---- MATERIAL PROVIDED
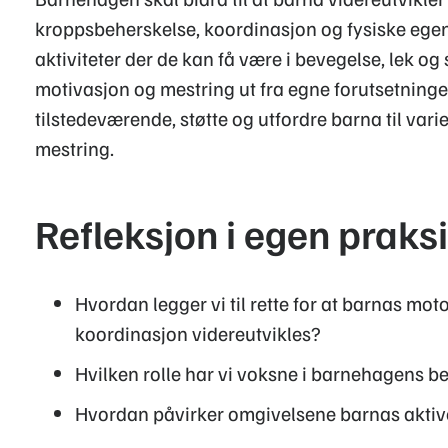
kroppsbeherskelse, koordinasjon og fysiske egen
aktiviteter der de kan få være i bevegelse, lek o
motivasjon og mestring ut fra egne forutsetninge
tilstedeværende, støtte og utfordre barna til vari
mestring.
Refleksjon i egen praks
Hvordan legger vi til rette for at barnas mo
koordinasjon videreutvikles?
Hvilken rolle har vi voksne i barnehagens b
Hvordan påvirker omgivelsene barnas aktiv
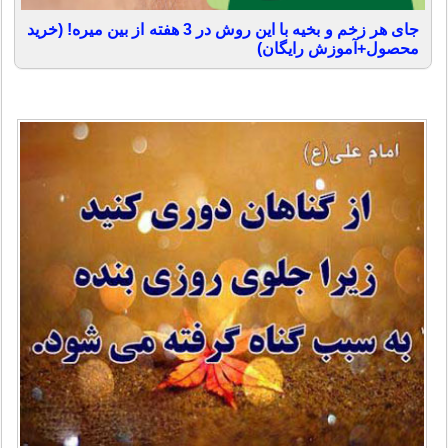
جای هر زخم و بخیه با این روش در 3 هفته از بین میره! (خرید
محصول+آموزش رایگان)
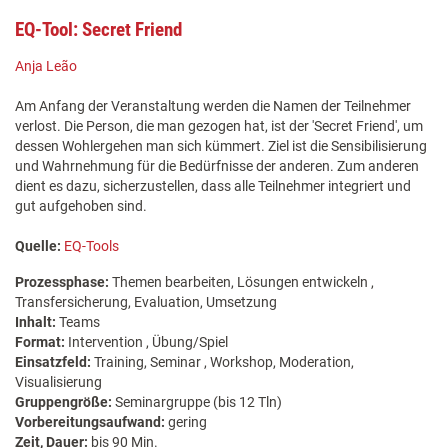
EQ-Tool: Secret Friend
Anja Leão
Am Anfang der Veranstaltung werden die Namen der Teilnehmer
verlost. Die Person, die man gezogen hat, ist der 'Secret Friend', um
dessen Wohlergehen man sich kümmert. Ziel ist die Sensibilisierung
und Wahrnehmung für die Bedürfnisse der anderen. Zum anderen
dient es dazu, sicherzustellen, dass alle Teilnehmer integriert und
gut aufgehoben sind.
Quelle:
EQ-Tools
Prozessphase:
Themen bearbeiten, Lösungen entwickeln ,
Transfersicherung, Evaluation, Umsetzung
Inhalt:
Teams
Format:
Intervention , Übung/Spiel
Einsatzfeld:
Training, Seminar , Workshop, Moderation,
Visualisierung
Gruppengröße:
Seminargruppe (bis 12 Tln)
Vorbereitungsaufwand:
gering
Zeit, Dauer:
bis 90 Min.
--------
---- MATERIAL PROVIDED
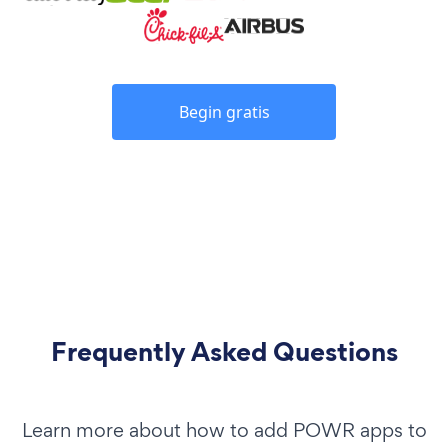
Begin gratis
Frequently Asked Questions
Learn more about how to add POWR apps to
--------
## WORK INSTRUCTION
Repeat, exactly as they stand above, the lines from the line with "gut aufgehoben sind." to the line with "bis 90 Min.", both lines included.

## ANSWER TO THIS TASK
gut aufgehoben sind.
Quelle:
EQ-Tools
Prozessphase:
Themen bearbeiten, Lösungen entwickeln ,
Transfersicherung, Evaluation, Umsetzung
Inhalt:
Teams
Format:
Intervention , Übung/Spiel
Einsatzfeld:
Training, Seminar , Workshop, Moderation,
Visualisierung
Gruppengröße:
Seminargruppe (bis 12 Tln)
Vorbereitungsaufwand:
gering
Zeit, Dauer:
bis 90 Min.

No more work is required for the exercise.